The Last Crusade is actually quite daring. Returning to the formula of the first film, Spielberg and screenwriter Jeffrey Boam turn the formula inside out in many respects. Spielberg had always wanted to make a Bond film (which is how he ended up making Raiders)so what better way to spice up the third film by casting Sean Connery (James Bond)in the role of Indy's headstrong father Professor Henry Jones.
While the first film is humorous, there's an adult humor at work here as well. Last Crusade deals with a lot of serious themes but in an entertaining manner. The opening sequence with the late River Phoenix playing the young Indy is a blast. We learn a bit about why Indy became the person he did. It's a brilliant gambit and adds considerable depth to the third film. While not as popular as Raiders, the character development and depth of the script is significantly greater than Raiders.
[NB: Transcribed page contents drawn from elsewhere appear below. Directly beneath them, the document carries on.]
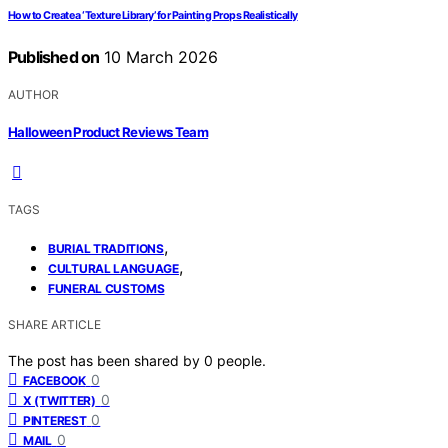
How to Create a ‘Texture Library’ for Painting Props Realistically
Published on
10 March 2026
AUTHOR
Halloween Product Reviews Team
TAGS
,
BURIAL TRADITIONS
,
CULTURAL LANGUAGE
FUNERAL CUSTOMS
SHARE ARTICLE
The post has been shared by
0
people.
0
FACEBOOK
0
X (TWITTER)
0
PINTEREST
0
MAIL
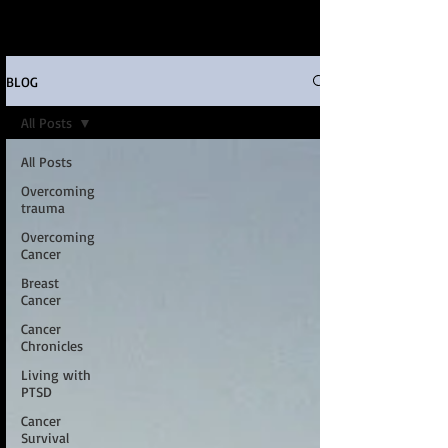
BLOG
All Posts
All Posts
Overcoming
trauma
Overcoming
Cancer
Breast
Cancer
Cancer
Chronicles
Living with
PTSD
Cancer
Survival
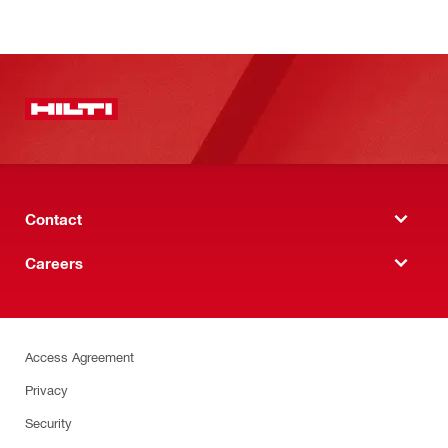
Contact
Careers
Access Agreement
Privacy
Security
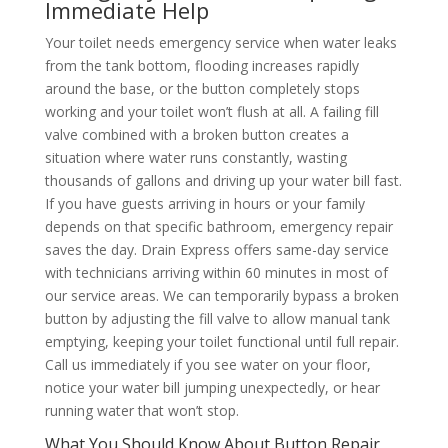
Immediate Help
Your toilet needs emergency service when water leaks
from the tank bottom, flooding increases rapidly
around the base, or the button completely stops
working and your toilet won’t flush at all. A failing fill
valve combined with a broken button creates a
situation where water runs constantly, wasting
thousands of gallons and driving up your water bill fast.
If you have guests arriving in hours or your family
depends on that specific bathroom, emergency repair
saves the day. Drain Express offers same-day service
with technicians arriving within 60 minutes in most of
our service areas. We can temporarily bypass a broken
button by adjusting the fill valve to allow manual tank
emptying, keeping your toilet functional until full repair.
Call us immediately if you see water on your floor,
notice your water bill jumping unexpectedly, or hear
running water that won’t stop.
What You Should Know About Button Repair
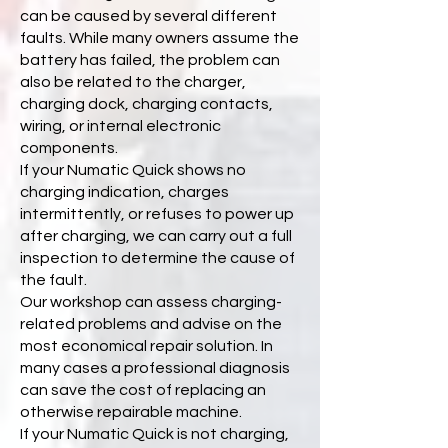
can be caused by several different
faults. While many owners assume the
battery has failed, the problem can
also be related to the charger,
charging dock, charging contacts,
wiring, or internal electronic
components.
If your Numatic Quick shows no
charging indication, charges
intermittently, or refuses to power up
after charging, we can carry out a full
inspection to determine the cause of
the fault.
Our workshop can assess charging-
related problems and advise on the
most economical repair solution. In
many cases a professional diagnosis
can save the cost of replacing an
otherwise repairable machine.
If your Numatic Quick is not charging,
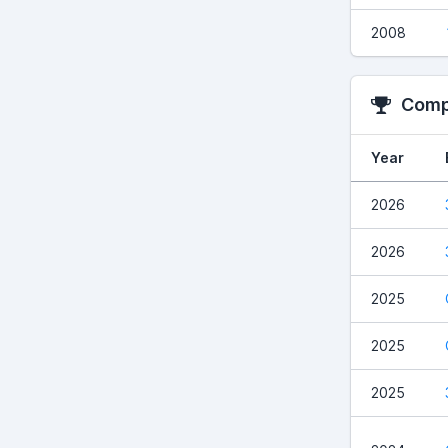
2008
Compe
Year
2026
2026
2025
2025
2025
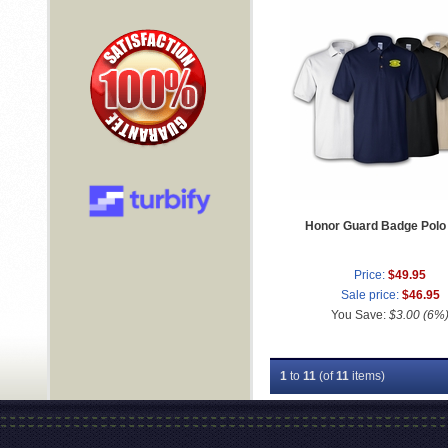
Honor Guard Badge Polo 
Price:
$49.95
Sale price:
$46.95
You Save:
$3.00 (6%
1
to
11
(of
11
items)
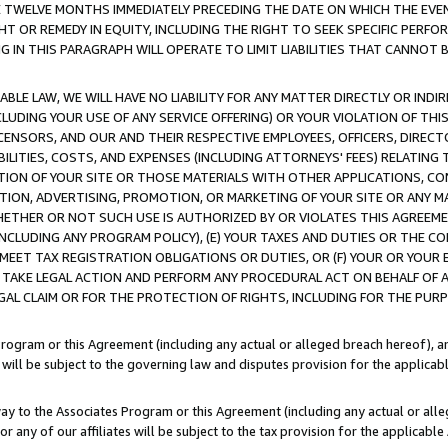
E TWELVE MONTHS IMMEDIATELY PRECEDING THE DATE ON WHICH THE EVEN
GHT OR REMEDY IN EQUITY, INCLUDING THE RIGHT TO SEEK SPECIFIC PERFO
IN THIS PARAGRAPH WILL OPERATE TO LIMIT LIABILITIES THAT CANNOT B
LE LAW, WE WILL HAVE NO LIABILITY FOR ANY MATTER DIRECTLY OR INDI
CLUDING YOUR USE OF ANY SERVICE OFFERING) OR YOUR VIOLATION OF THI
LICENSORS, AND OUR AND THEIR RESPECTIVE EMPLOYEES, OFFICERS, DIRE
BILITIES, COSTS, AND EXPENSES (INCLUDING ATTORNEYS' FEES) RELATING 
TION OF YOUR SITE OR THOSE MATERIALS WITH OTHER APPLICATIONS, CON
ION, ADVERTISING, PROMOTION, OR MARKETING OF YOUR SITE OR ANY M
 WHETHER OR NOT SUCH USE IS AUTHORIZED BY OR VIOLATES THIS AGREEME
NCLUDING ANY PROGRAM POLICY), (E) YOUR TAXES AND DUTIES OR THE CO
O MEET TAX REGISTRATION OBLIGATIONS OR DUTIES, OR (F) YOUR OR YOU
 TAKE LEGAL ACTION AND PERFORM ANY PROCEDURAL ACT ON BEHALF OF
EGAL CLAIM OR FOR THE PROTECTION OF RIGHTS, INCLUDING FOR THE PUR
Program or this Agreement (including any actual or alleged breach hereof), an
es will be subject to the governing law and disputes provision for the applica
way to the Associates Program or this Agreement (including any actual or alleg
or any of our affiliates will be subject to the tax provision for the applicab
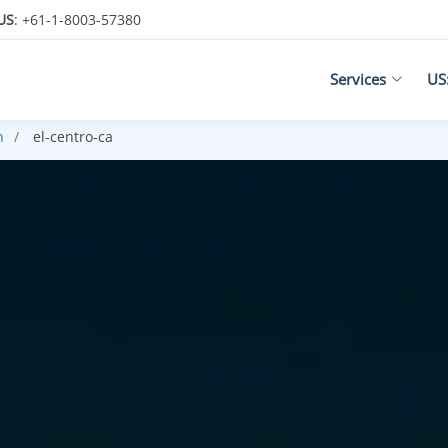
US
: +61-1-8003-57380
Services
US
n
el-centro-ca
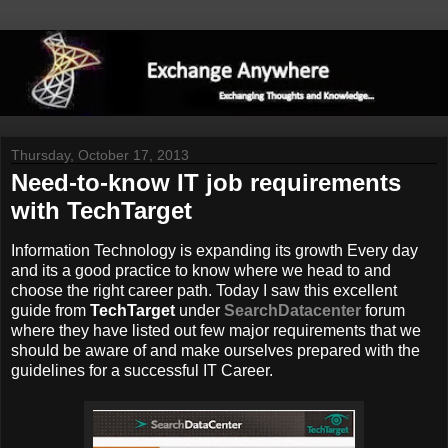
Thursday, October 17, 2013
Need-to-know IT job requirements
with TechTarget
Information Technology is expanding its growth Every day
and its a good practice to know where we head to and
choose the right career path. Today I saw this excellent
guide from
TechTarget
under
SearchDatacenter
forum
where they have listed out few major requirements that we
should be aware of and make ourselves prepared with the
guidelines for a successful IT Career.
Last Crusade looks terrific although I did note some problems with picture crawl and some minor edge enhancement issues. It still looks and sounds great regardless of the minor flaws.
The interactive menu for all three films is quite clever; the images change from a "sketch" of what a character or scene would look like to the actual image from the film.
The fourth disc has all the extras. There's a number of featurettes on the stunts, opticals and music of the film. I was most interested, though, in the feature length documentary (which can also be viewed in three aparts to compliment the films). There's audition footage of Tom Selleck and Sean Young, Karen Allen and Tim Matheson as well as quite a bit of footage shot on the set during the sequence in the Well of Souls. Watching that footage wiil give you new respect for snake handlers.
On the whole Indy has never looked so good. Although I felt that Raiders didn't look quite as good as the other films, that's just a matter of critical opinion. The transfer looks exceptional despite some limitations/blemishes inherent in the DVD transfer process. Highly recommended.